Things like cancer, for example, and also a whole host of neurological conditions, have the potential to be treated with a stronger and agiler form of protein clearance, and that’s where PROTACs come into the equation.

The deal in question, then, will see Pfizer earmark $830 million for the combined development of these drugs in multiple disease types, with a portion of this cash served up as an undisclosed upfront payment. There’s a strong chance that the vast majority of the just mentioned figure will be held back as milestone and royalty payments but, for a company like Arvinas, which was spun out of Yale and just secured another deal with Genentech at the end of last year, it’s another string to an already strengthening bow.

Chances are we won’t see too much in the way of update from the program near term as much of the early stage activity is done behind closed doors but we expect some sort of initial target announcement between now and the middle of this year.

Moving on, let’s look at the second major Pfizer input of the week.

This one’s far less positive than the first, hence our labeling the two updates as conflicting in the introduction to this piece.

Specifically, the company announced that it was returning the rights to a drug called EOS200271 to the company that initially developed it – iTeos Therapeutics. This one is part of a family of drugs called IDO1 inhibitors and Pfizer picked up the drug as part of a licensing deal back in 2014. It took a couple of years to really get things moving and – in 2016 – the two companies kicked off a phase I study in a target indication of patients with malignant gliomas and it’s this study that has led to the latest decision out of the big pharma.

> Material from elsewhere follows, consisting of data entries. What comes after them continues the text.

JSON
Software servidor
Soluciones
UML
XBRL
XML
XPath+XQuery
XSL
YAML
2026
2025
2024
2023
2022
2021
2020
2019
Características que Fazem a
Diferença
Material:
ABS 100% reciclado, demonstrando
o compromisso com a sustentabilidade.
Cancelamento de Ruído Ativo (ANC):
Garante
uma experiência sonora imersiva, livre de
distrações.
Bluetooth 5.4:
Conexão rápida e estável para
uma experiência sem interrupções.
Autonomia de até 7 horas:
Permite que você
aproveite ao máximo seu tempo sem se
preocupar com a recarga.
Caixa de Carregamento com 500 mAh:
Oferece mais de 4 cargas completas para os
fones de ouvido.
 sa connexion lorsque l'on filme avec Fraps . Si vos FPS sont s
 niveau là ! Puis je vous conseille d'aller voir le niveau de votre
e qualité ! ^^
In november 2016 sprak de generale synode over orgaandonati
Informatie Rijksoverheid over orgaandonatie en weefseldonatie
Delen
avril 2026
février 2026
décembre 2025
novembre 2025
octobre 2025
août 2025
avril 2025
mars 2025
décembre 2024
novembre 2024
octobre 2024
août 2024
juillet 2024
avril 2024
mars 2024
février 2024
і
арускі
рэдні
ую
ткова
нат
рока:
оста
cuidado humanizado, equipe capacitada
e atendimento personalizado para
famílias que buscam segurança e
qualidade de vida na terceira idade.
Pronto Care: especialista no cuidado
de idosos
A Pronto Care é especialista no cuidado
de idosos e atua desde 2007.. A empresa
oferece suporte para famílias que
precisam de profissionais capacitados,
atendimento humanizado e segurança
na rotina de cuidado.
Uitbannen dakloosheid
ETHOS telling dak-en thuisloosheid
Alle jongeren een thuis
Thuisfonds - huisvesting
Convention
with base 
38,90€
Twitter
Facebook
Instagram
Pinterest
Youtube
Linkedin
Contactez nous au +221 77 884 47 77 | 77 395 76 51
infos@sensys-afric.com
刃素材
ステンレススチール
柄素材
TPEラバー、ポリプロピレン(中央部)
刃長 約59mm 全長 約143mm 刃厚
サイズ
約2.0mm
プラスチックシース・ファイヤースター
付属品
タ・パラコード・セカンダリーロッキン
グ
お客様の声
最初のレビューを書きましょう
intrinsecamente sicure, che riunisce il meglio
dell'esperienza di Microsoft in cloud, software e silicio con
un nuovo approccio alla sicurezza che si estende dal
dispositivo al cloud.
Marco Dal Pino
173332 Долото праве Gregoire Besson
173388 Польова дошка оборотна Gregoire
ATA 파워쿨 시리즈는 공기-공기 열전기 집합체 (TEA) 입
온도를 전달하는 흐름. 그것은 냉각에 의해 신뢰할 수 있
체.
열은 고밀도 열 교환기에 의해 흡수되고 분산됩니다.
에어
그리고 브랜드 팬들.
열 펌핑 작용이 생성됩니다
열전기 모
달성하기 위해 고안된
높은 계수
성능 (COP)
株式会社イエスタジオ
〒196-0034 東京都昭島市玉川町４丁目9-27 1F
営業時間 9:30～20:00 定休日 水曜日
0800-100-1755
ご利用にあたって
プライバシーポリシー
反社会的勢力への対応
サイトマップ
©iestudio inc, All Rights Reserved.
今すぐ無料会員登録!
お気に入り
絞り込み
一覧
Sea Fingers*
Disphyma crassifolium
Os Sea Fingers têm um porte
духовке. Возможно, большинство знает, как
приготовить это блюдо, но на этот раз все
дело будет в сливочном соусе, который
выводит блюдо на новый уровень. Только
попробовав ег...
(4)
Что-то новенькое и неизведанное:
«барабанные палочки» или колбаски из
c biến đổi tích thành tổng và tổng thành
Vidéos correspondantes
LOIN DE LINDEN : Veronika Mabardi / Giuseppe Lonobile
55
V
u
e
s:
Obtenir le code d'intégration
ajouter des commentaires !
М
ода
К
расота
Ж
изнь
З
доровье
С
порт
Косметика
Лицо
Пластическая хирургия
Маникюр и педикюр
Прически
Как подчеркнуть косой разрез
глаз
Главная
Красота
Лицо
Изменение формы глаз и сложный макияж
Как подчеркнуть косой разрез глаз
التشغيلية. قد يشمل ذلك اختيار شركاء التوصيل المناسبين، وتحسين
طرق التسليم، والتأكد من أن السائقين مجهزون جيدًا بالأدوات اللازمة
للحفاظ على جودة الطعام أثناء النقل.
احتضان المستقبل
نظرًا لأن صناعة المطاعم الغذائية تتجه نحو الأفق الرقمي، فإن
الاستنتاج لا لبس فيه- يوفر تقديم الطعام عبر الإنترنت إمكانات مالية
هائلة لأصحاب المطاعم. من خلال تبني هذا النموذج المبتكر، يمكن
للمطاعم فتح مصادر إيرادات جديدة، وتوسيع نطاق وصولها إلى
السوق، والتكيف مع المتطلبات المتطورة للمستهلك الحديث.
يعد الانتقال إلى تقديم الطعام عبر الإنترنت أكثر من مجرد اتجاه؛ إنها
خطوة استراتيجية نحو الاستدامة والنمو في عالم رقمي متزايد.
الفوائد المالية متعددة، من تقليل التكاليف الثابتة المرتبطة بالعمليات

As per some data that hit press related to the trial in question, the drug failed to hit on a primary endpoint at interim and Pfizer wasn’t willing to hold on to the asset in anticipation of a turnaround.

iTeos management isn’t taking the development to heart, with management pointing towards some early indication that the drug can cross the blood-brain barrier as a potential differentiator (and a key one, at that) between it and some other assets in this category.

Exactly how this one will play out remains to be seen. iTeos is a private company that’s going to need cash to get this asset through any more trials (without a partner, that is) and so we’re probably going to see some sort of financing round between now and mid-2018. That is, of course, if the company doesn’t decide to take advantage of the hot IPO side of the biotech space near term.